How to know nproc_per_node in python code

hi community,
how could we know the nproc_per_node parameter in the code?

for example, running the following:

python -m torch.distributed.launch --nproc_per_node=NUM_GPUS_YOU_HAVE
           --nnodes=2 --node_rank=0 --master_addr="192.168.1.1"
           --master_port=1234 YOUR_TRAINING_SCRIPT.py (--arg1 --arg2 --arg3
           and all other arguments of your training script)
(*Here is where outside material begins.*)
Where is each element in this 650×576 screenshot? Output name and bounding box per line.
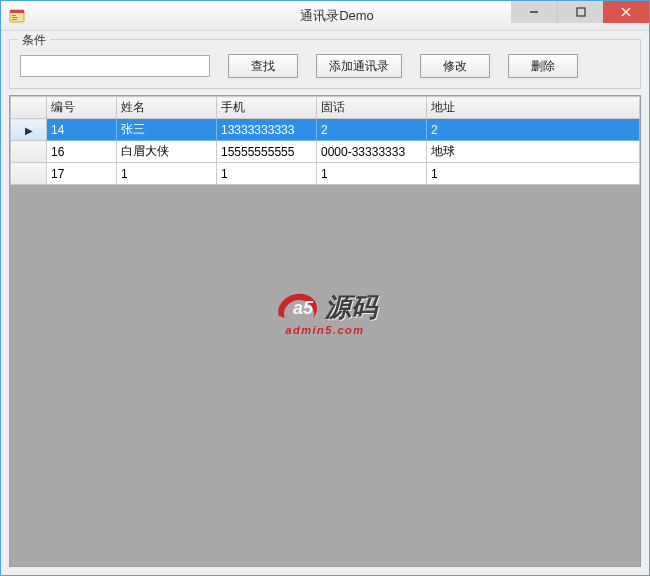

how to know the nproc_per_node, master_addr in the YOUR_TRAINING_SCRIPT.py code?

Thank you!

Hello! You would need to duplicate them and pass those in as your own arguments. Example:

command (single node, 2 GPUs):

python -m torch.distributed.launch --nproc_per_node=2 
train_script.py --master_addr=localhost --nproc_per_node=2

train_script.py:

import argparse
parser = argparse.ArgumentParser()
# This is always passed in by default
parser.add_argument("--local_rank", type=int)
# These are your own arguments
parser.add_argument("--master_addr", type=str)
parser.add_argument("--nproc_per_node", type=int)
args = parser.parse_args()
print(args)

output:

Namespace(local_rank=0, master_addr='localhost', nproc_per_node=2)
Namespace(local_rank=1, master_addr='localhost', nproc_per_node=2)
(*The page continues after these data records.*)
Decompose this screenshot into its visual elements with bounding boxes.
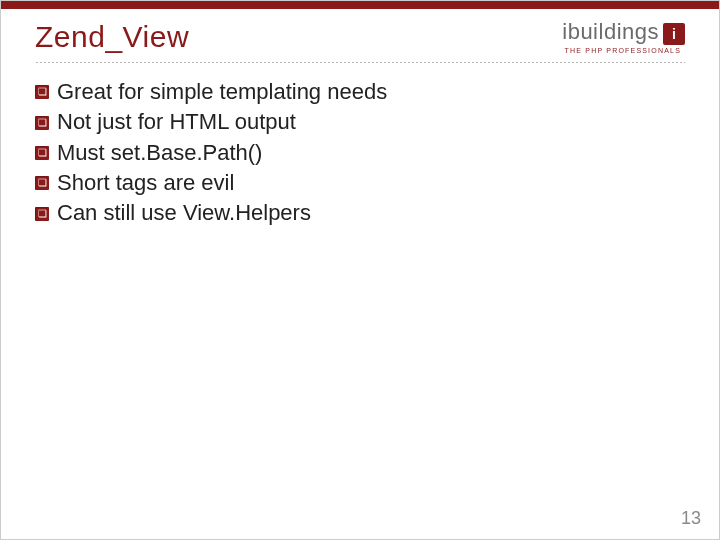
checkbox-icon: ❏ xyxy=(35,207,49,221)
list-item: ❏ Short tags are evil xyxy=(35,168,685,198)
list-item: ❏ Can still use View.Helpers xyxy=(35,198,685,228)
checkbox-icon: ❏ xyxy=(35,176,49,190)
logo-tagline: THE PHP PROFESSIONALS xyxy=(565,47,681,54)
bullet-text: Must set.Base.Path() xyxy=(57,138,262,168)
list-item: ❏ Not just for HTML output xyxy=(35,107,685,137)
header: Zend_View ibuildings i THE PHP PROFESSIO… xyxy=(1,9,719,60)
bullet-text: Short tags are evil xyxy=(57,168,234,198)
bullet-text: Can still use View.Helpers xyxy=(57,198,311,228)
list-item: ❏ Great for simple templating needs xyxy=(35,77,685,107)
logo-badge-icon: i xyxy=(663,23,685,45)
bullet-text: Not just for HTML output xyxy=(57,107,296,137)
page-number: 13 xyxy=(681,508,701,529)
bullet-text: Great for simple templating needs xyxy=(57,77,387,107)
checkbox-icon: ❏ xyxy=(35,85,49,99)
checkbox-icon: ❏ xyxy=(35,116,49,130)
page-title: Zend_View xyxy=(35,20,189,54)
list-item: ❏ Must set.Base.Path() xyxy=(35,138,685,168)
slide: Zend_View ibuildings i THE PHP PROFESSIO… xyxy=(0,0,720,540)
checkbox-icon: ❏ xyxy=(35,146,49,160)
top-accent-bar xyxy=(1,1,719,9)
logo-text: ibuildings xyxy=(562,19,659,45)
logo-main: ibuildings i xyxy=(562,19,685,45)
logo: ibuildings i THE PHP PROFESSIONALS xyxy=(562,19,685,54)
content: ❏ Great for simple templating needs ❏ No… xyxy=(1,63,719,229)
We would be interested in hearing why you need the nproc_per_node and master_addr in your training script, generally just the rank is sufficient?

Hi Howard,
Thank you very much!
I want to implement some new asynchronous averaging algorithms for Federated learning using PyTorch. But, I am also new to the area. Maybe my implementation is not optimal.

I see! That makes sense, thank you. The launcher is not absolutely necessary but could be useful, here is the source code (it’s short) to glean some insight into what it is doing pytorch/launch.py at master · pytorch/pytorch · GitHub

For your use case, I would recommend looking into the RPC framework Distributed RPC Framework — PyTorch 1.8.1 documentation if you haven’t already.

Yes. I have noticed this document. thank you very much?
BTW, is Pytorch team working on a general federated learning framework that supports flexible control on each client (processors, GPUs) and the way of aggregating their gradients or model parameters.

To my knowledge, there isn’t a project for a general federated learning framework. Feel free to start a new thread regarding this as others may have insight, it will also be useful for feature tracking purposes.

1 Like

Is there a way to specify the:
-m torch.distributed.launch
programmatically? otherwise how can we do a debug session inside pycharm?